Base.Statistics -- I'm confused by the differences in arguments

Suppose I have a number of experiments, say 5, each of which consist of a 2x3 matrix of data. I can either organize these in a 2x3x5 array A, C, or in a vector of 5 elements of 2x3 matrices (B). For illustration:

# Organized in array
A = rand(2,3,5)
# Organized in vector
B = [A[:,:,i] for i in 1:size(A)[3]]
# Convert from vector to array
C = Array{Float64}(undef,size(B[1])...,length(B))
for i in 1:length(B)
       C[:,:,i] = B[i]
end

Some questions:

  1. In the Statistics package, I assume that arrays A,C (which are equal) qualify as AbstractArray while the vector B qualifies as itr or perhaps as AbstractVector??

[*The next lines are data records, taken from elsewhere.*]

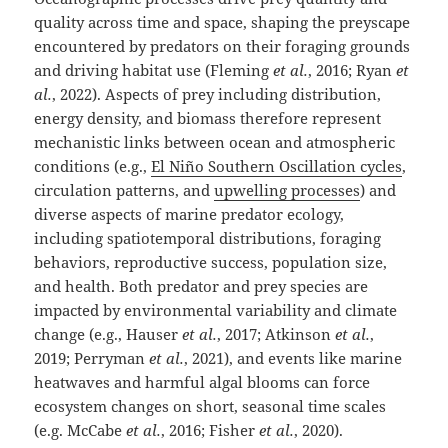
quality across time and space, shaping the preyscape
encountered by predators on their foraging grounds
and driving habitat use (Fleming
et al.
, 2016; Ryan
et
al.
, 2022). Aspects of prey including distribution,
energy density, and biomass therefore represent
mechanistic links between ocean and atmospheric
conditions (e.g.,
El Niño Southern Oscillation cycles
,
circulation patterns, and
upwelling processes
) and
diverse aspects of marine predator ecology,
including spatiotemporal distributions, foraging
behaviors, reproductive success, population size,
and health. Both predator and prey species are
impacted by environmental variability and climate
change (e.g., Hauser
et al.
, 2017; Atkinson
et al.
,
2019; Perryman
et al.
, 2021), and events like marine
heatwaves and harmful algal blooms can force
ecosystem changes on short, seasonal time scales
(e.g. McCabe
et al.
, 2016; Fisher
et al.
, 2020).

The following pairs of operations give the same answer…

julia> mean(A,dims=3)[:,:] == mean(B)
true

julia> std(A,dims=3)[:,:] == std(B)
true

julia> var(A,dims=3)[:,:] == var(B)
true

However, if I want to compute median, quantiles, etc., things are different…

julia> median(A,dims=3)[:,:]
2×3 Array{Float64,2}:
 0.831352  0.615277  0.481671
 0.587861  0.531014  0.375483

julia> median(B)
ERROR: MethodError: no method matching isless(::Array{Float64,2}, ::Array{Float64,2})...

And for quantile, neither quantile(B, 0.5) nor quantile(A,0.5,dims=3) work.

  1. Why don’t these functions admit/similar same arguments as mean, std, var?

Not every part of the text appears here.